If you want to query documents that use different schemas you can create a schema with the properties of all your schemas and do Schema.find() with that. The problem was that the collection has several different schemas and the specific schema I was using didn't have the fragments property. I would really appreciate some help here because I am stumped. If it helps, there are other documents in this collection that don't follow this schema. MongoDB Compass provides a native GUI to analyze collections and beautifully visualize your schema. With MongoDB 3.2, we answered our users with MongoDB Compass v1.0 a GUI schema visualization tool and query builder.
MONGODB COMPASS AND QUERY CODE
It’s open source and the code is available in Github.When I try in Compass and my code, but it's like the other query. Over the past couple of years, we have received an overwhelming number of requests for a schema visualizer and query builder.

Var guidDecoded = new Guid(bytes.Slice(0, bytesWritten).ToArray()).ToString() įinally, if you just need it now without writing code use a Blazor WebAssembly app I made just for this. If (Convert.TryFromBase64String("YOUR_BASE64_STRING_HERE", bytes, out int bytesWritten)) Var bytes = new Span(new byte) //arbitrary number Var base64Encoded = Convert.ToBase64String("YOUR_GUID_HERE") Īnd here is a way to decode a base64 string that contains GUID bytes: Solutionįollows a C# solution which is simple enough, but of course requires to at least copy-paste the code to a project and run it: Worth mentioning here that we were working on this problem with Dean Herringer and he was the first to notice the problem. No matter how many times I attempted to convert the GUID using various online services to its base64 equivalent, I always failed because these services were converting the GUID to base64 as string!Īnd there’s your problem! Encoding a GUID’s bytes is different than encoding GUID’s representative string value.

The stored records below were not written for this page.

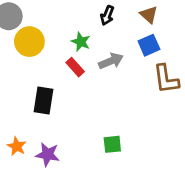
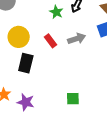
yellow circle: (29, 42) -> (19, 37), moved
green star: (81, 42) -> (56, 12), moved

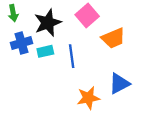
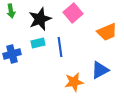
orange trapezoid: (113, 38) -> (107, 32), moved
blue cross: (21, 43) -> (12, 54), moved

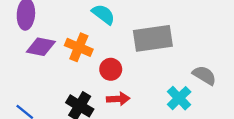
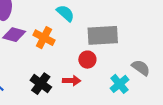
red circle: (111, 69) -> (87, 60), moved

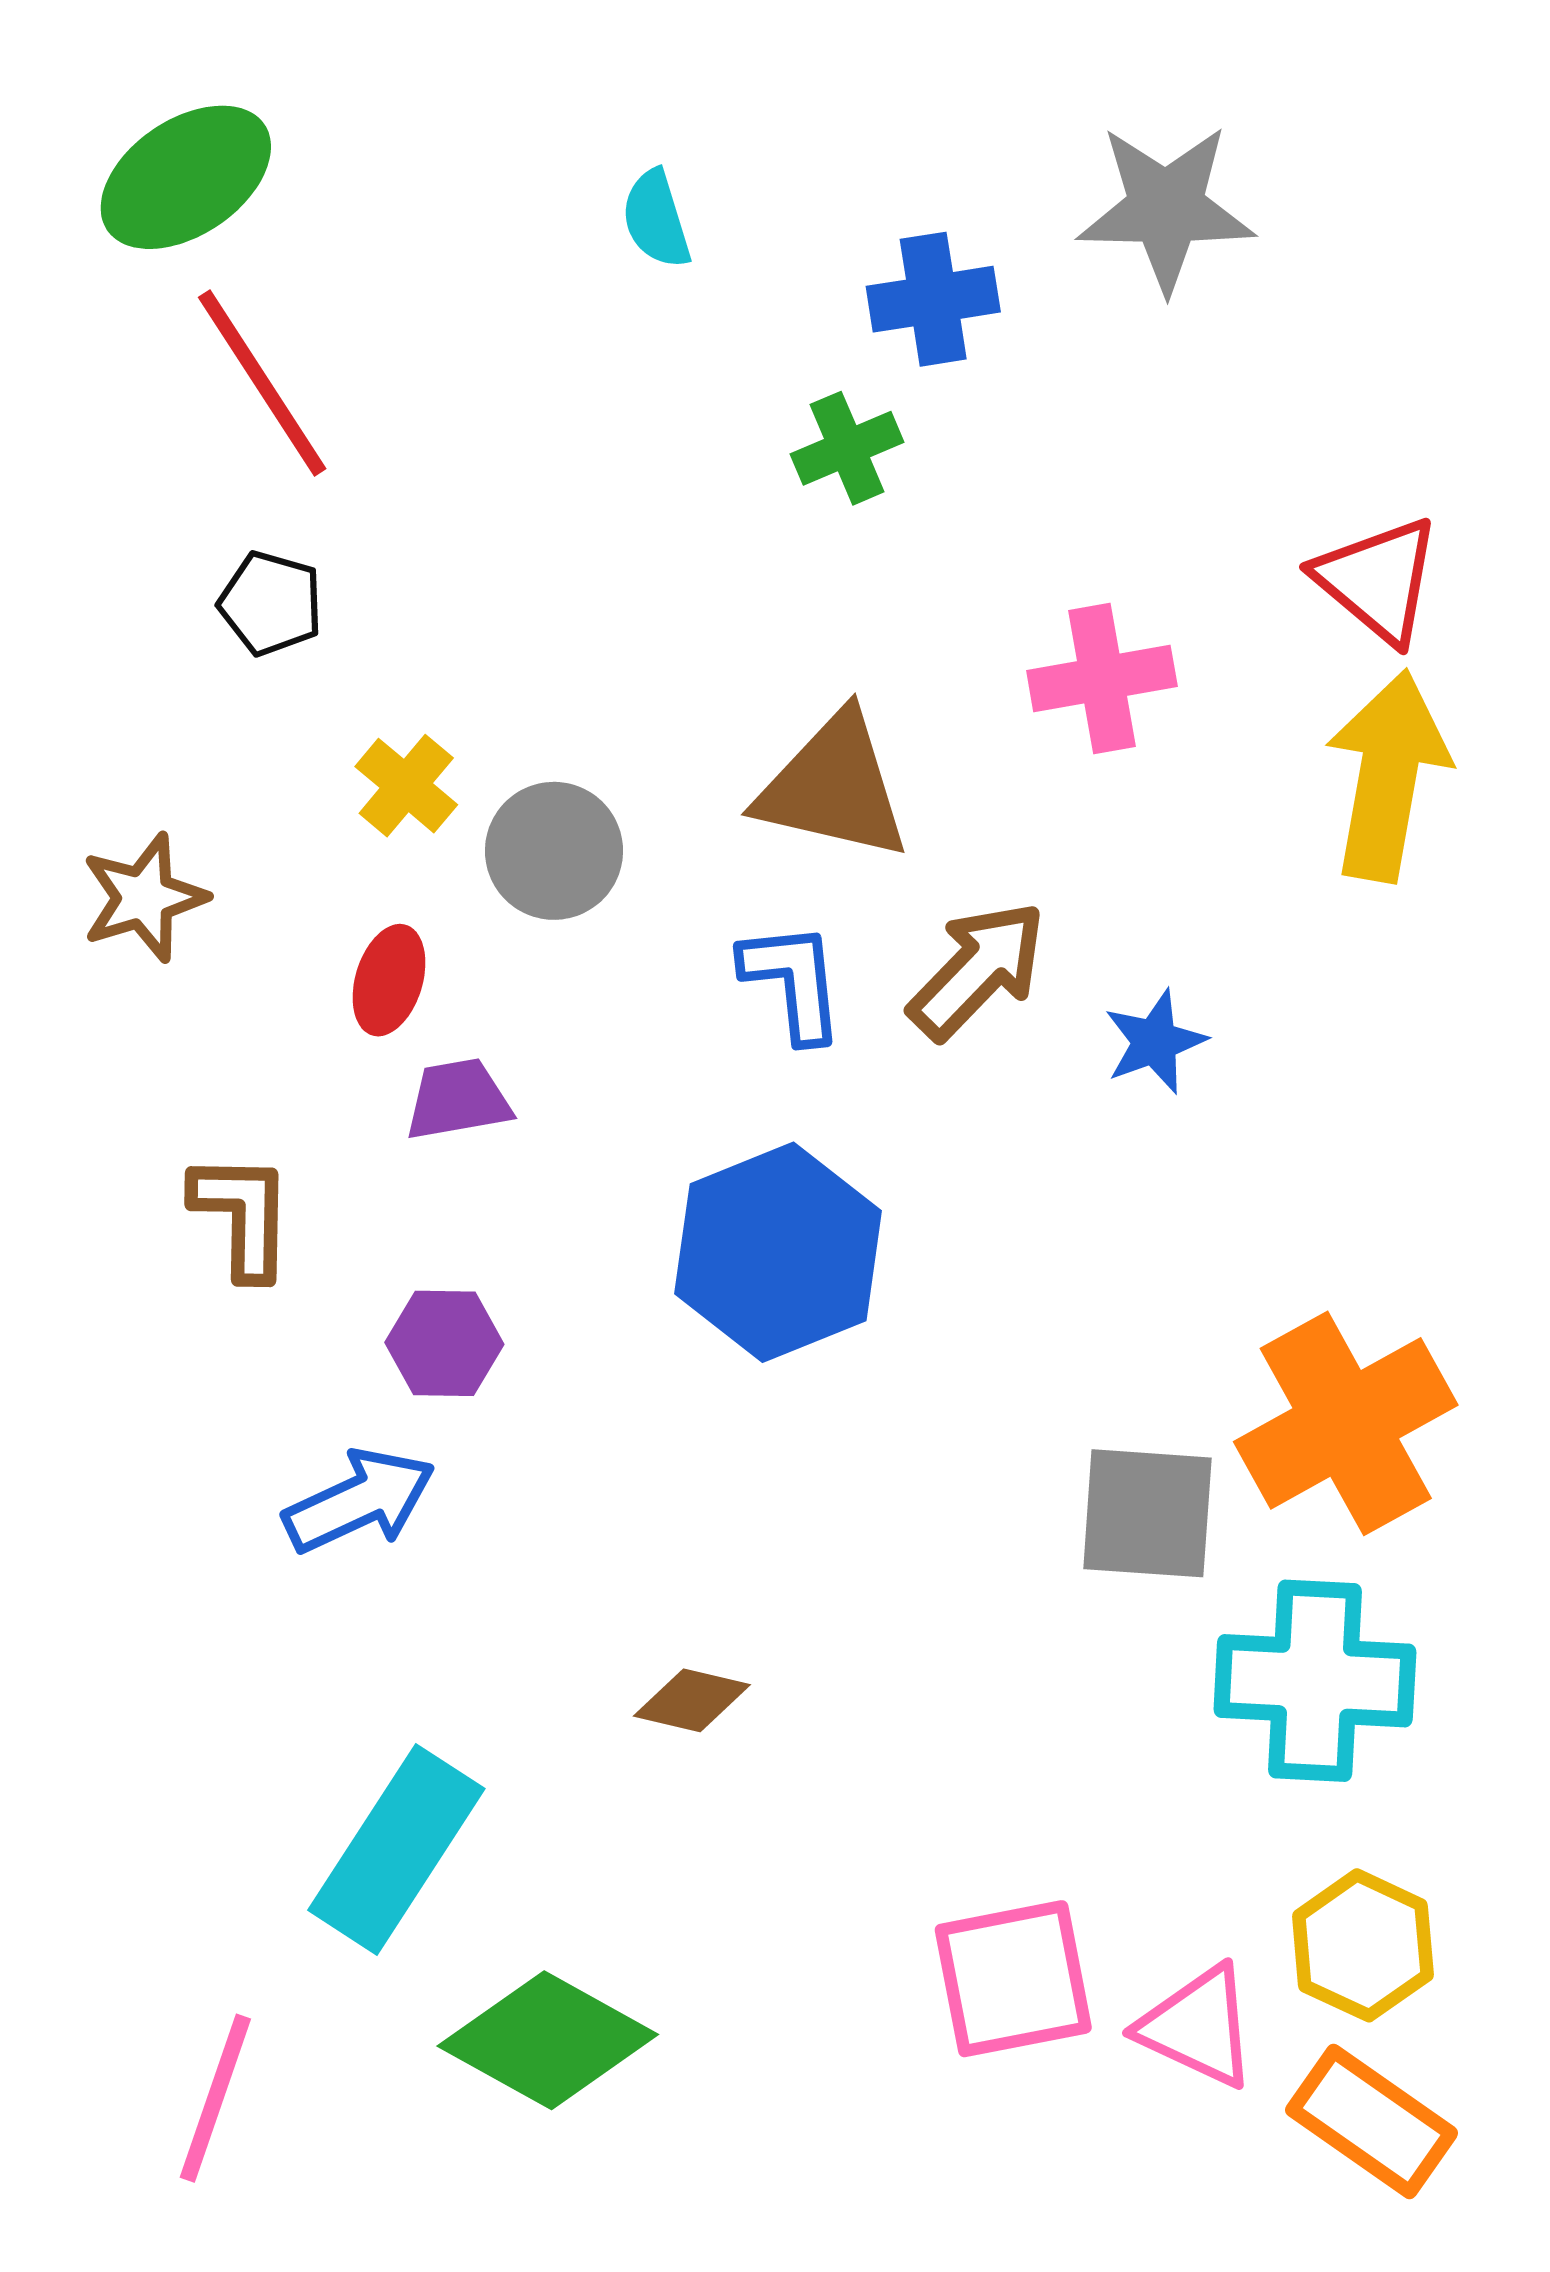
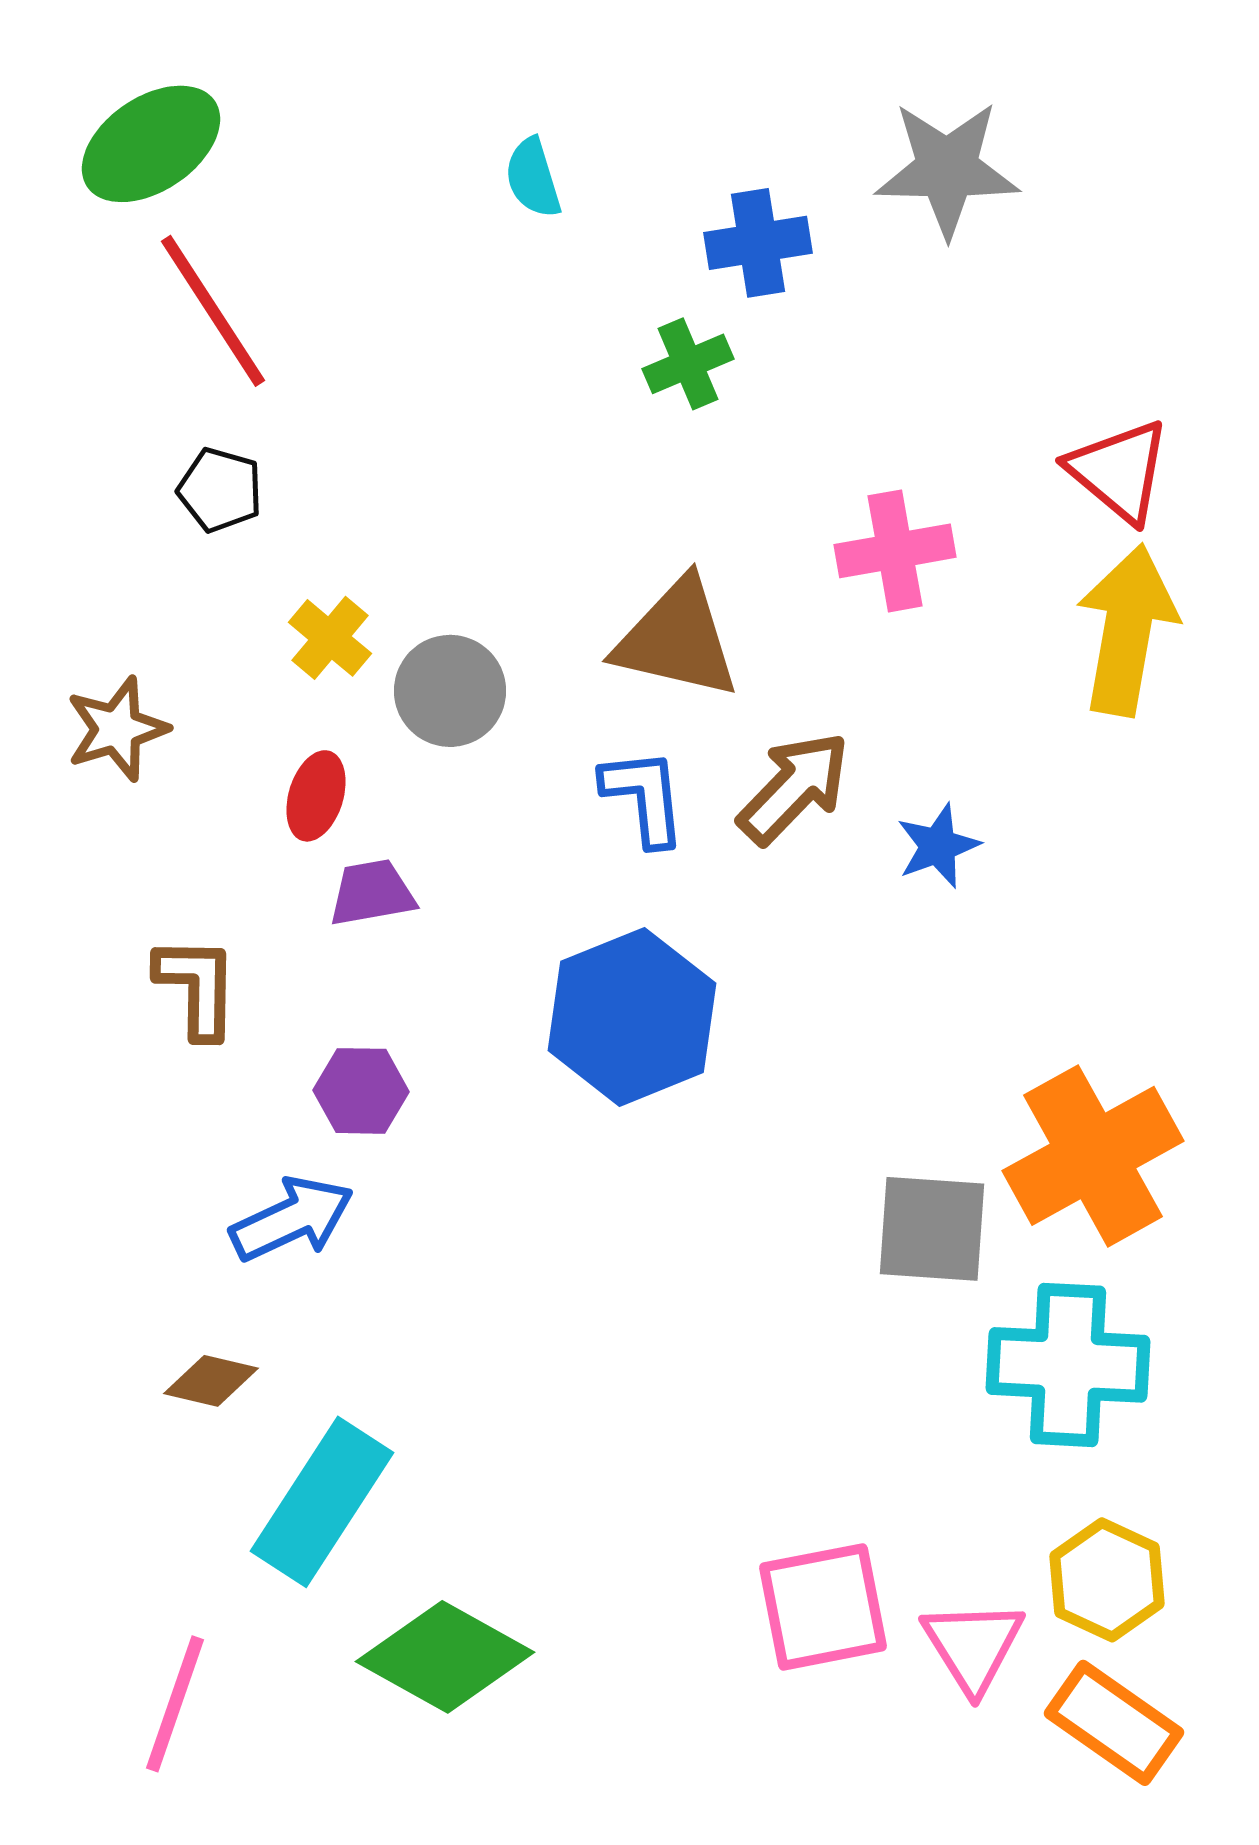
brown diamond: (692, 1700) -> (211, 1381), moved
pink triangle: (1198, 2027) -> (973, 1646), turned 33

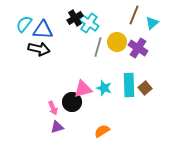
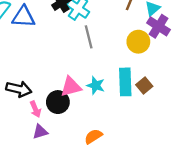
yellow circle: (117, 42) -> (138, 42), moved
gray line: (98, 47) -> (89, 37), turned -30
purple cross: (138, 48) -> (158, 26), moved
black arrow: (39, 49) -> (19, 89), moved

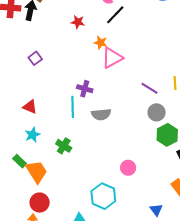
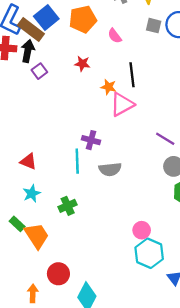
black line: (115, 15) -> (132, 75), moved, turned -50
purple square: (35, 58) -> (39, 71), moved
green cross: (64, 146) -> (68, 206), turned 35
cyan hexagon: (103, 196) -> (149, 253), moved
red circle: (40, 203) -> (58, 274), moved

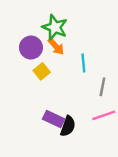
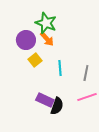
cyan line: (83, 63) -> (60, 68), moved

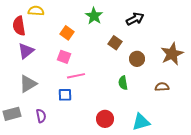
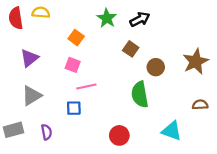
black arrow: (135, 19) -> (140, 19), moved
red semicircle: (19, 26) -> (16, 18), moved
green semicircle: (123, 83) -> (140, 94), size x1.6
brown semicircle: (162, 87) -> (200, 105), moved
cyan triangle: (141, 122) -> (172, 131), moved, turned 36

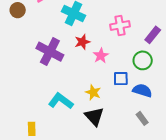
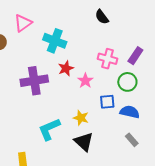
pink cross: (120, 25) -> (108, 59), moved, turned 30
purple cross: (50, 52) -> (34, 81), turned -32
cyan L-shape: (61, 101) -> (49, 129), turned -55

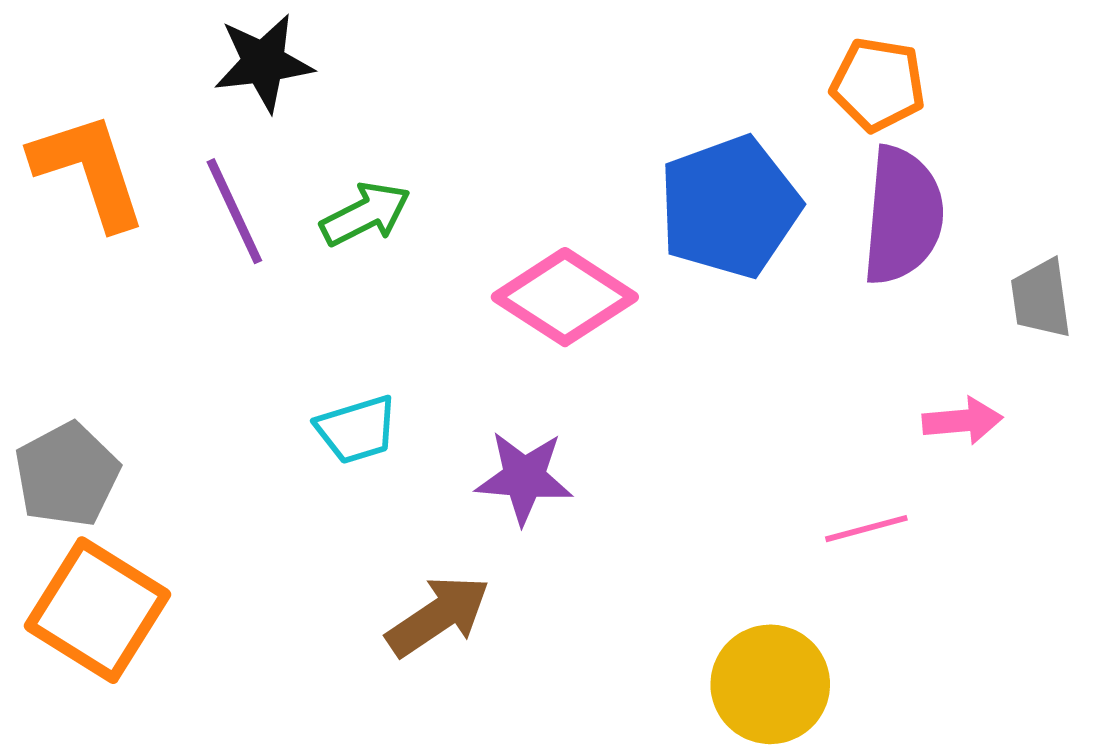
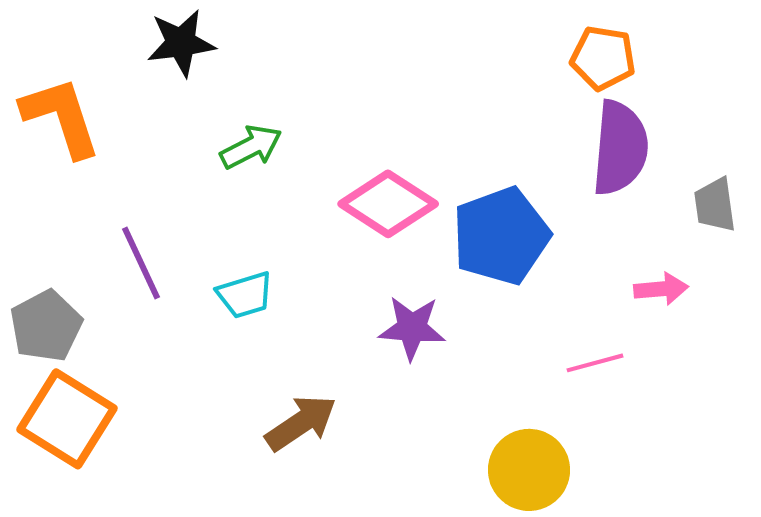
blue pentagon: (729, 207) -> (501, 236), moved
purple line: (234, 211) -> (141, 263), moved
purple star: (524, 478) -> (412, 328), moved

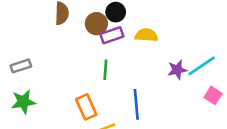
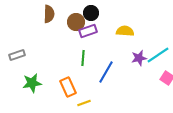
yellow semicircle: (146, 35) -> (125, 31), moved
green star: (23, 102) -> (32, 83), moved
blue line: (136, 104) -> (106, 72), moved, turned 35

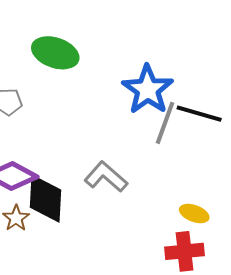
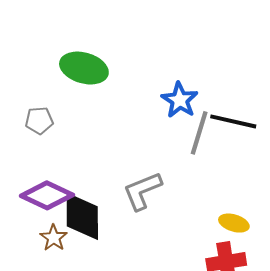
blue star: (148, 90) -> (180, 100), size x0.7
gray L-shape: (106, 177) -> (142, 191), turned -60

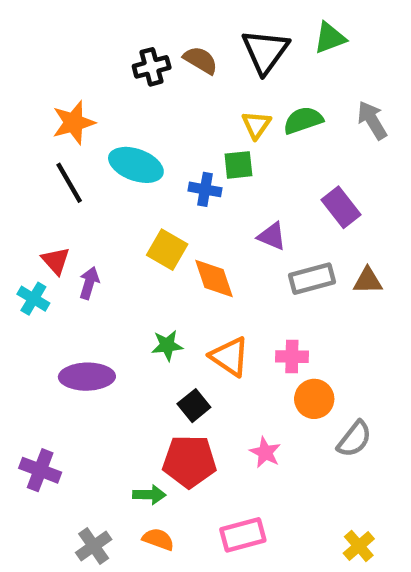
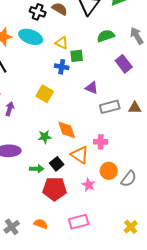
black cross: (152, 67) -> (38, 12), turned 35
yellow triangle: (256, 125) -> (62, 43), moved, turned -40
cyan ellipse: (136, 165) -> (31, 37), moved
purple rectangle: (341, 207) -> (124, 64), moved
orange diamond: (214, 279) -> (67, 130), moved
orange triangle: (230, 357) -> (80, 155), moved
orange circle: (314, 399) -> (109, 171), moved
green arrow: (149, 495) -> (37, 169), moved

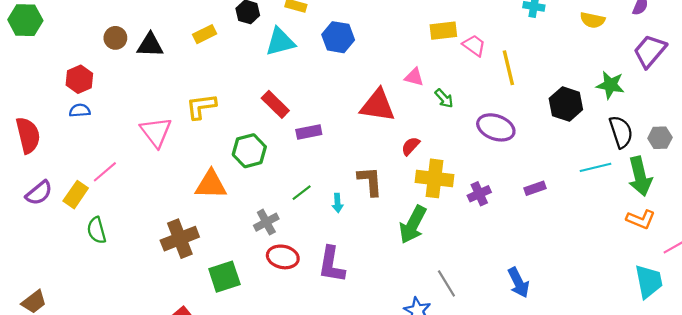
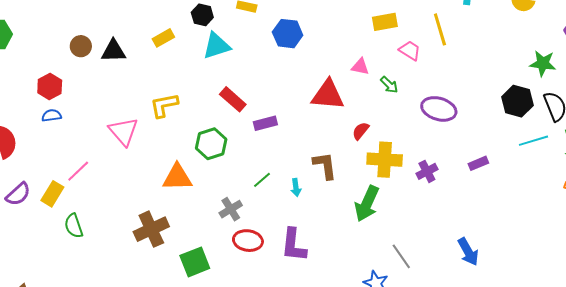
cyan triangle: (280, 42) -> (216, 46), moved
pink trapezoid: (474, 45) -> (410, 51), moved
yellow line: (508, 68) -> (440, 29), moved
black hexagon: (566, 104) -> (517, 101), moved

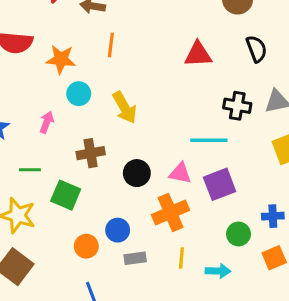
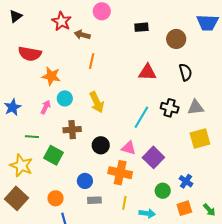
orange star: (61, 59) -> (51, 76), moved
cyan circle: (79, 94) -> (65, 98), moved
cyan line: (209, 140) -> (141, 117), moved, turned -65
purple square: (220, 184) -> (153, 157), turned -30
orange cross: (171, 212) -> (120, 173), turned 30
blue cross: (273, 216) -> (186, 181), turned 32
orange circle: (86, 246) -> (56, 198), moved

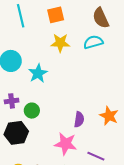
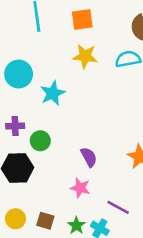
purple semicircle: (79, 119) -> (89, 157), moved, turned -42
pink star: (66, 144) -> (80, 188), size x0.7

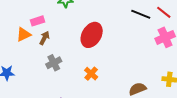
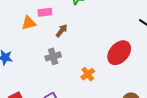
red ellipse: (92, 35) -> (119, 53), moved
brown arrow: (44, 38) -> (62, 31), moved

The value you see is actually a base64 encoded string of the GUID value.Īnd everything was cool for years, up until I had to manually debug a situation where I had to connect directly to MongoDB to search for a document based on a GUID I knew. Far from the previous useless sentence though, mind the blue square because this is how MongoDB stores a GUID. The capture above is showing a part of MongoDB compass connected to a beta database with partially real but old data, located locally.

Nevertheless, the schema above gave room for some beautiful data like the following image, with some databases and collections ending up having millions of data located in an availability zone probably near you! The schema of the document is not very important other than the fact that the ID should be of type GUID:

Some time ago I created a project for storing product prices but for multiple markets around the world. Have you ever tried to query MongoDB with a GUID? Well I did and it can be confusing!